The first time we applied, we received one interview. After a year of hard study and work, Joe’s application earned 12 interviews all over the country.


He would take the train to the airport and fly off to the new city. Car rental, hotel, and a little city exploration followed. Usually, he would also drive the route between the hotel and the school to be absolutely sure that the next morning would go smoothly. Neither of us owned smart phones, so the ability to navigate without getting lost was essential.


The school would ask the applicants to meet on the morning of the interview, usually at 8:00AM (and you DO NOT want to be late!!). It was typical for the school to provide a continental breakfast or an informal lunch.


The format then differs. At Pittsburgh there is an initial orientation, after which the interviewees are taken on a long tour with one of the current students. They go through the school (including the cadaver lab), the city, the simulation facility, and the main hospital.


Usually, there will be two long interviews, maybe around forty-five minutes per interview. Sometimes one interview is led by a current student, and sometimes both interviews are faculty members. These interviews can be grueling, depending on how intense the interviewer chooses to be.


I’m pretty sure that the applicants sign a form promising confidentiality, because Joe has never given details when telling me about his interviews.
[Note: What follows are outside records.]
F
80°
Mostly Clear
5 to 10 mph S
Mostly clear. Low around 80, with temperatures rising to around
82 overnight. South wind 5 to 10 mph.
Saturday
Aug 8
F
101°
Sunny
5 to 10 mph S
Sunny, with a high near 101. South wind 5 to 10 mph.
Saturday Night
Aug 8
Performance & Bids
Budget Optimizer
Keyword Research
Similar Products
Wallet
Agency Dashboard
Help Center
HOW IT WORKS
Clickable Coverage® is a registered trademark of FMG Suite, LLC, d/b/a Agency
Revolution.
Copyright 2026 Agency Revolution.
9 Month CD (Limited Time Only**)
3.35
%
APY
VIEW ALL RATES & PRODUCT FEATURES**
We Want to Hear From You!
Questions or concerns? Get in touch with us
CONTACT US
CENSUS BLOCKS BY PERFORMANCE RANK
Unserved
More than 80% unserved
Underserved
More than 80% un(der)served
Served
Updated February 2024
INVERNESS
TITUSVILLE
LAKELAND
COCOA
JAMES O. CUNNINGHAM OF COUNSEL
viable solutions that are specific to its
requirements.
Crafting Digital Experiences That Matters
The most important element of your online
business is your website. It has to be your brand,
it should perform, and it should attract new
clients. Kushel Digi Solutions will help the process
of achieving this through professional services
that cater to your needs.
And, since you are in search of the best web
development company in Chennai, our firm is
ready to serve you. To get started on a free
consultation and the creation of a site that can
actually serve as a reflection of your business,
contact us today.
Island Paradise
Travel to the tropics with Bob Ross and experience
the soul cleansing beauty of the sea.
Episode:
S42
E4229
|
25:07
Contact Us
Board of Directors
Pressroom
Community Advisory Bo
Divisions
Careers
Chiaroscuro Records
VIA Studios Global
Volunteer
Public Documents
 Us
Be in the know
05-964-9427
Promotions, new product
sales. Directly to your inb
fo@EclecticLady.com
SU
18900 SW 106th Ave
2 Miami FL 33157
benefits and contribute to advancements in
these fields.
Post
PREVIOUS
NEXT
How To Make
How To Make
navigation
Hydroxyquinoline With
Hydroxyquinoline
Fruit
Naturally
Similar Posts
He has said that it’s important to know your own application and essays well. It’s also important to have a good understanding of the school and to take each interview very seriously.


After the interviews are over, the applicants go home and prepare for the next interview, all the while waiting with fingernails in teeth to hear back.


The competition is fierce. Even with Joe’s improved and impressive application, we were mostly waitlisted. We did receive upfront acceptances from a few schools, but none of them were quite where Joe wanted to go.


It makes sense that there are so many waitlists involved with medical school. The more impressive candidates may receive multiple acceptances, but they ultimately will only take one. As they choose their final school and reject the others, those other schools will open up those slots to other applicants, and the trickle-down effect continues.


This is precisely what happened to us. Joe was removed from the waitlist and offered a concrete acceptance from the University of Pittsburgh School of Medicine and we were ecstatic. There was still a possibility of an acceptance from Duke or Vanderbilt up until the end, but we were delighted with the chance to come to Pittsburgh. The interview here had gone well and Joe just fell in love with the city.


Pittsburgh it was.




So, in the summer of 2015, we packed all of our belongings into six feet of space in a semi truck and our family of three started a cross-country trip, from Utah to Pennsylvania.


(It was amazing, by the way. Every American ought to do a cross-country drive at least once in their lifetimes.)


So began the journey for my husband to become a doctor, the dream he had been chasing for over ten years.